Miami-Dade County Attorney General Kathy Fernandez-Rundle, center, discusses the charges against Ivan Valdes, a senior manager in the maintenance division at Miami International Airport, during a news conference Friday, Sept. 23, 2016. Valdes, pleaded not guilty to the charges, which allege he was part of a $5 million scam at the county-owned airport.
A sceenshot of Ivan Valdes’ biography at the Miami International Airport’s website.
Miami International Airport put Ivan Valdes in charge of buying light bulbs, and that’s when prosecutors say the veteran manager had a bright idea: conspire with suppliers to skim about $5 million from the purchases.
On Friday, authorities detailed what they said was a five-year scam that saw Valdes steer nearly $9 million worth of high-tech bulb sales to a procurement loop populated by a vendor and distributor in on the scheme. Four men involved in the conspiracy kept $5 million from the sales, prosecutors said.
Valdes, who started out cutting grass at MIA but went on to run a 100-person maintenance division, regularly collected grocery bags full of kickback money in an airport parking lot, according to charging documents. And while he earned less than $100,000 at his county job, he owned a Porsche, rented sky boxes for concerts and wore hand-tailored Sartori Amici suits.
“He should have been seen as a classic American success story,” State Attorney Katherine Fernandez Rundle said of Valdes, who earned $98,000 a year as MIA’s director of terminal maintenance. “Then he got greedy.”
MIA, a county-owned airport with a budget of $1 billion, promoted Valdes in 2015 to division director in what prosecutors said would also be the final year of a scam that began in 2010. Court papers say Valdes, 46, confessed to his role in the scheme, plans to plead guilty in the bribery case and will serve between five and seven years in prison. His lawyer, Sandy Becher, declined to comment.
Corruption is enough of a worry at MIA that the county’s inspector general maintains a full-time staff in the facility. But Valdes was apparently able to thwart county oversight by conspiring with both a light-bulb seller and a supplier who manipulated wholesale prices to keep other vendors out of the procurement process.

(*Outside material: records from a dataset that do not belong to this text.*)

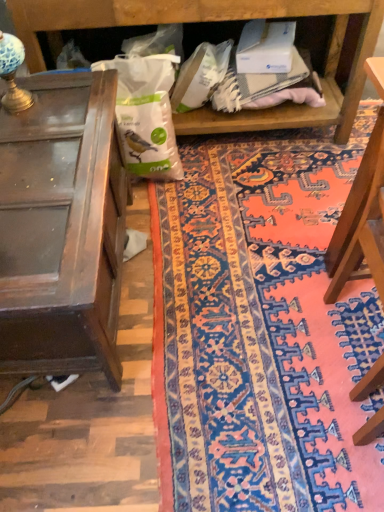 At what (x,y) coordinates should I click in order to perform the action: click on vacant space in wooden chair at right (from a real-world perspective). Please return your answer as a coordinate pair (x, y). The height and width of the screenshot is (512, 384). Looking at the image, I should click on [x=343, y=337]. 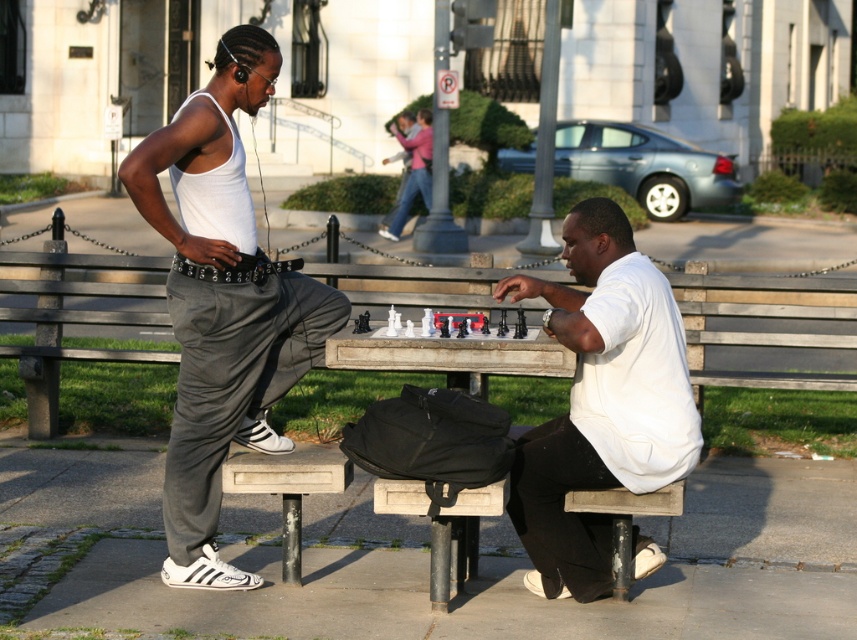 Based on the photo, you are a photographer trying to capture the scene of the chess game. You want to ensure both the white matte shirt at center and the pink fabric scarf at upper center are visible in your photo. Based on their positions, which object should you focus on first to include both in the frame?

The white matte shirt at center is below the pink fabric scarf at upper center, so focusing on the pink fabric scarf at upper center first would allow you to include both objects in the frame since it is positioned higher up.

You are a photographer trying to capture a clear shot of the pink fabric scarf at upper center without the white matte tank top at left blocking it. Based on their positions, is this possible?

The white matte tank top at left is in front of the pink fabric scarf at upper center, so it is blocking the view. To capture a clear shot of the pink fabric scarf at upper center, you would need to adjust your angle or move the white matte tank top at left out of the way.

You are a photographer planning to take a group photo of the two people in the chess scene. You want to ensure both the white matte tank top at left and the white matte shirt at center are clearly visible. Since lighting can sometimes cause issues with white clothing, which person might you ask to move slightly to avoid being backlit by the sun?

The white matte tank top at left has a larger width than the white matte shirt at center, so it might cast a bigger shadow. To avoid backlighting issues, you could ask the person wearing the white matte tank top at left to move slightly so their shadow doesn not block the sunlight from the white matte shirt at center. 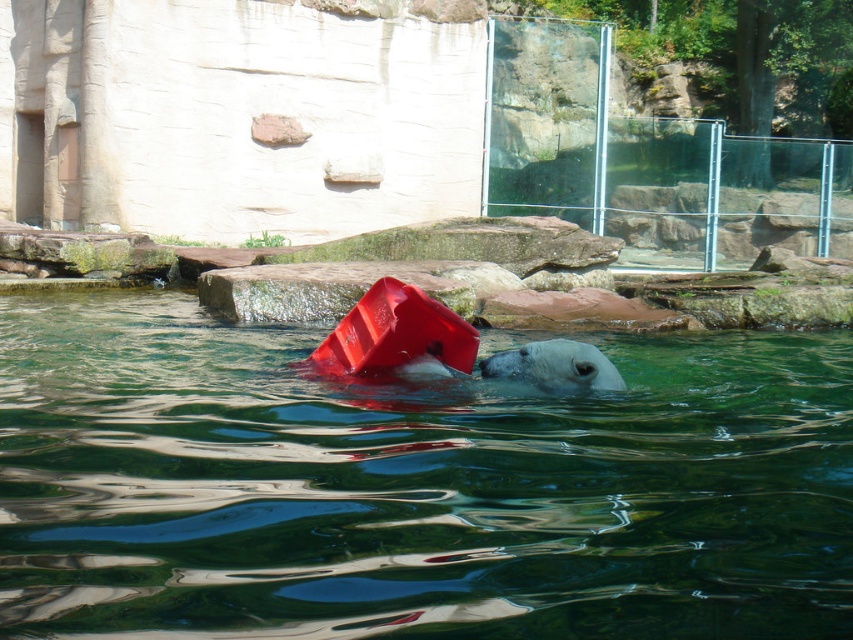 Locate an element on the screen. Image resolution: width=853 pixels, height=640 pixels. smooth plastic pool at center is located at coordinates (412, 486).

Locate an element on the screen. The height and width of the screenshot is (640, 853). smooth plastic pool at center is located at coordinates (412, 486). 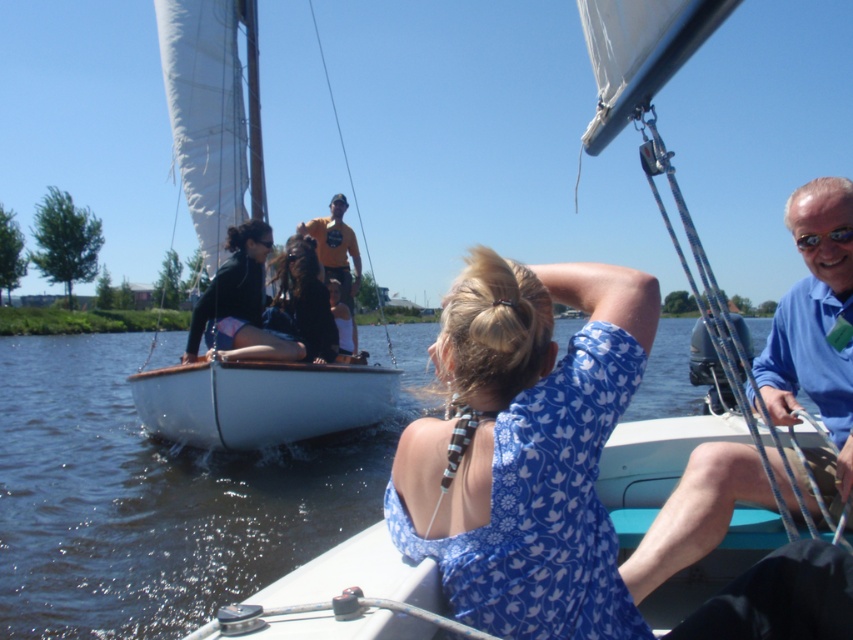 You are a swimmer wearing a matte black wetsuit at center. You want to jump into the water. Is the clear water at center directly below you?

Yes, the clear water at center is directly below the matte black wetsuit at center, so you can jump in safely. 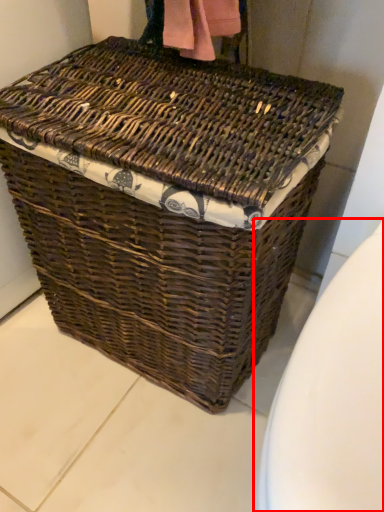 Question: Observing the image, what is the correct spatial positioning of toilet bowl (annotated by the red box) in reference to picnic basket?

Choices:
 (A) left
 (B) right

Answer: (B) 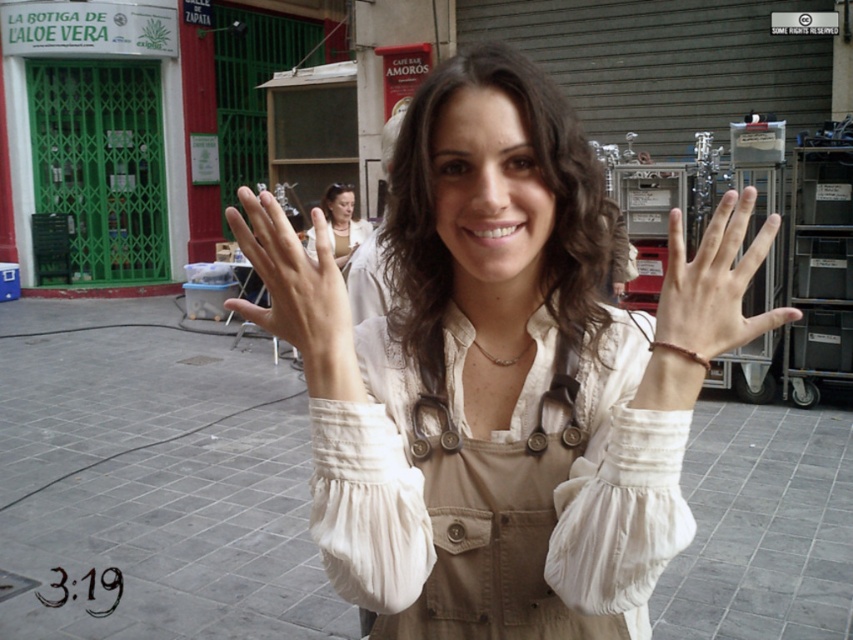 Question: Among these objects, which one is nearest to the camera?

Choices:
 (A) smooth beige hand at center
 (B) matte white dress at center
 (C) pearl necklace at center
 (D) white cotton shirt at center

Answer: (A)

Question: Can you confirm if smooth beige hand at center is positioned to the right of pearl necklace at center?

Choices:
 (A) no
 (B) yes

Answer: (B)

Question: Which of the following is the closest to the observer?

Choices:
 (A) (762, 324)
 (B) (354, 481)
 (C) (389, 260)

Answer: (A)

Question: Does white cotton shirt at center appear over smooth skin hand at center?

Choices:
 (A) no
 (B) yes

Answer: (A)

Question: Which point is closer to the camera taking this photo?

Choices:
 (A) (746, 340)
 (B) (349, 252)
 (C) (422, 573)
 (D) (343, 221)

Answer: (A)

Question: Observing the image, what is the correct spatial positioning of beige cotton jumpsuit at center in reference to pearl necklace at center?

Choices:
 (A) below
 (B) above

Answer: (A) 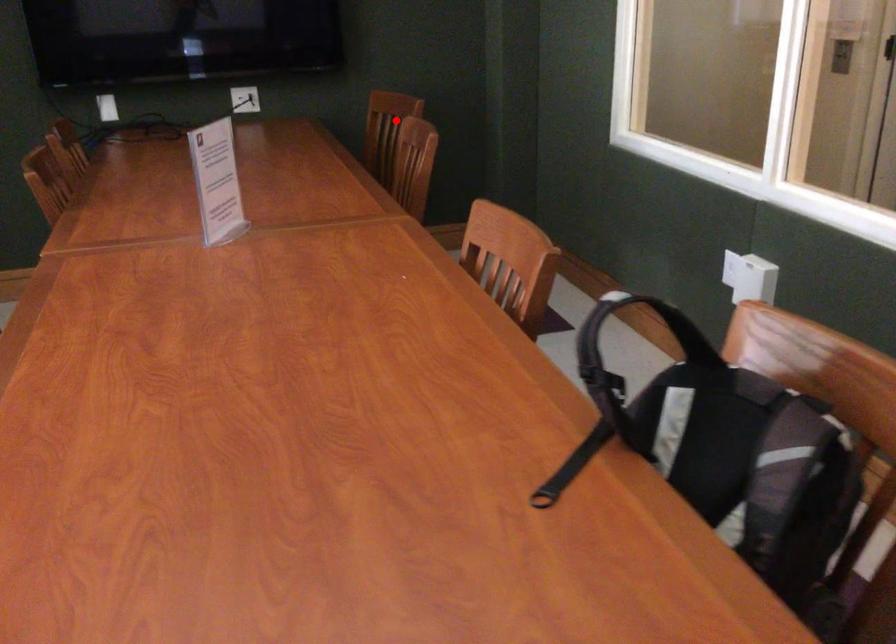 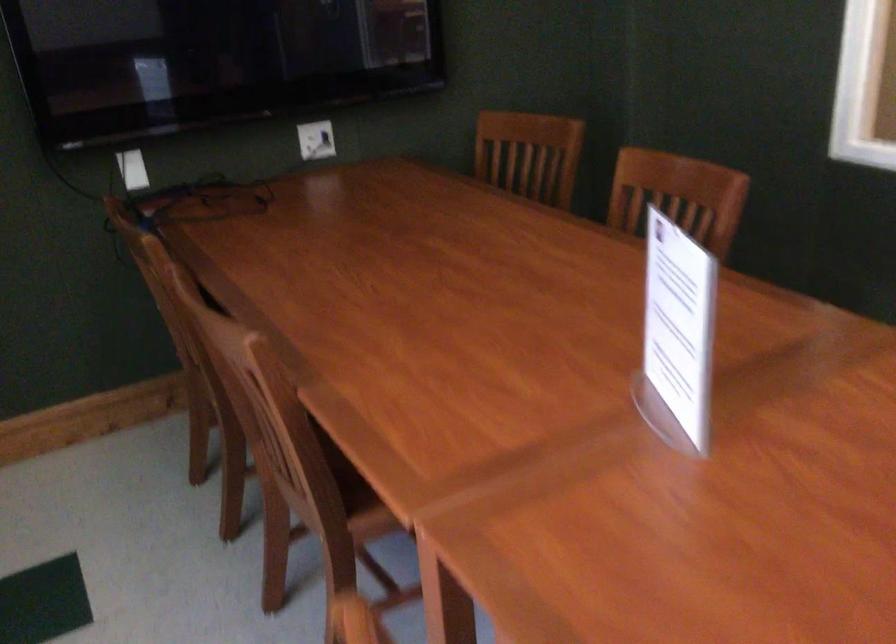 The point at the highlighted location is marked in the first image. Where is the corresponding point in the second image?

(529, 154) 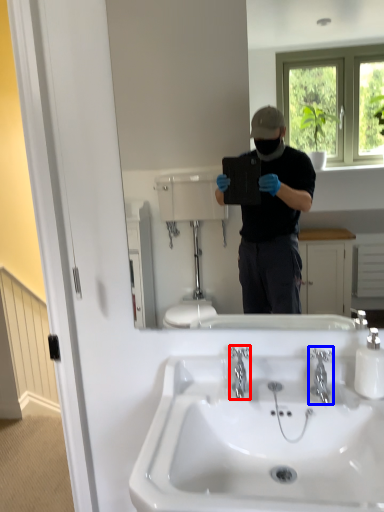 Question: Which object appears closest to the camera in this image, plumbing fixture (highlighted by a red box) or plumbing fixture (highlighted by a blue box)?

Choices:
 (A) plumbing fixture
 (B) plumbing fixture

Answer: (B) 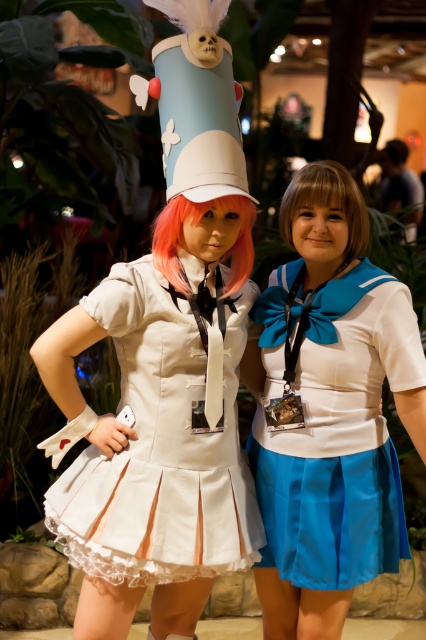 Question: Which of the following is the farthest from the observer?

Choices:
 (A) (161, 316)
 (B) (363, 324)

Answer: (B)

Question: Which point appears farthest from the camera in this image?

Choices:
 (A) (236, 438)
 (B) (339, 474)

Answer: (A)

Question: Observing the image, what is the correct spatial positioning of white satin dress at center in reference to satin blue skirt at center?

Choices:
 (A) right
 (B) left

Answer: (B)

Question: From the image, what is the correct spatial relationship of white satin dress at center in relation to satin blue skirt at center?

Choices:
 (A) below
 (B) above

Answer: (B)

Question: Which point appears closest to the camera in this image?

Choices:
 (A) (276, 508)
 (B) (247, 499)

Answer: (B)

Question: Is white satin dress at center to the right of satin blue skirt at center from the viewer's perspective?

Choices:
 (A) yes
 (B) no

Answer: (B) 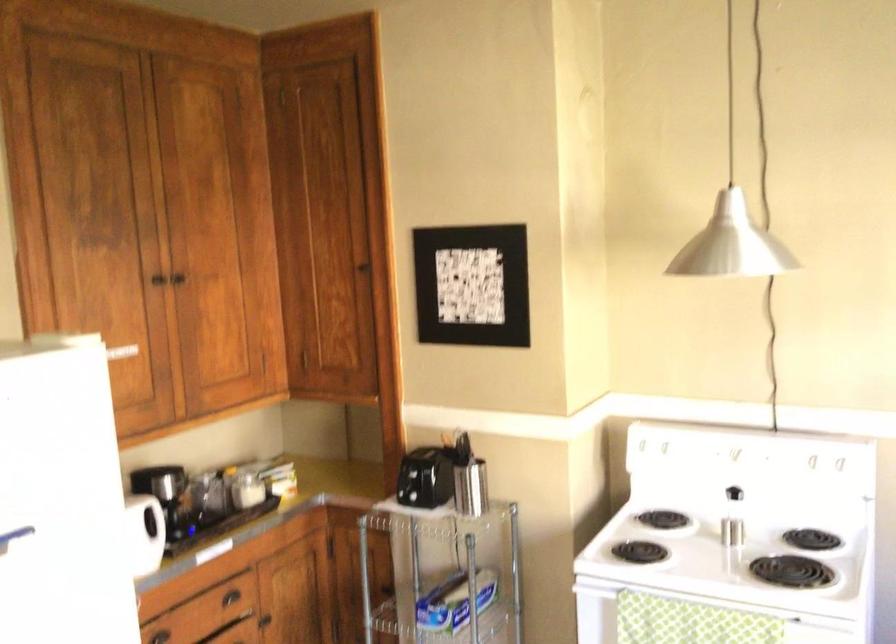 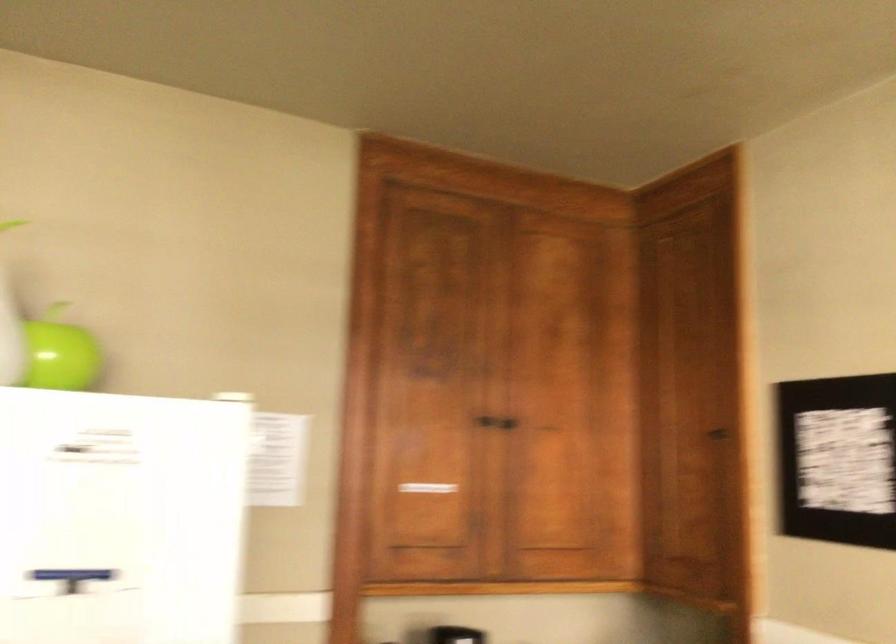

“The problem is the procurement system that exists was completely subverted. Because you had somebody on the inside writing the specs of what’s needed. You had somebody on the outside providing the products,” said MIA Director Emilio González, who started in 2013. “You had just the right people in just the right conditions to make this happen.”
Valdes oversaw 20 bulk bulb purchases over five years, and prosecutors said each contract went to a Miami company that was part of the scheme: Global Electrical & Lighting Supplies, owned by Rolando Perez.
Global Electric bought its bulbs from Municipal Lighting Systems, a local distributor for General Electric. Municipal Lighting’s Roy J. Bustillo was also charged in the scheme. Prosecutors said he gave inflated quotes to Global Electric competitors in order to keep honest vendors from winning the MIA contracts that Valdes supervised.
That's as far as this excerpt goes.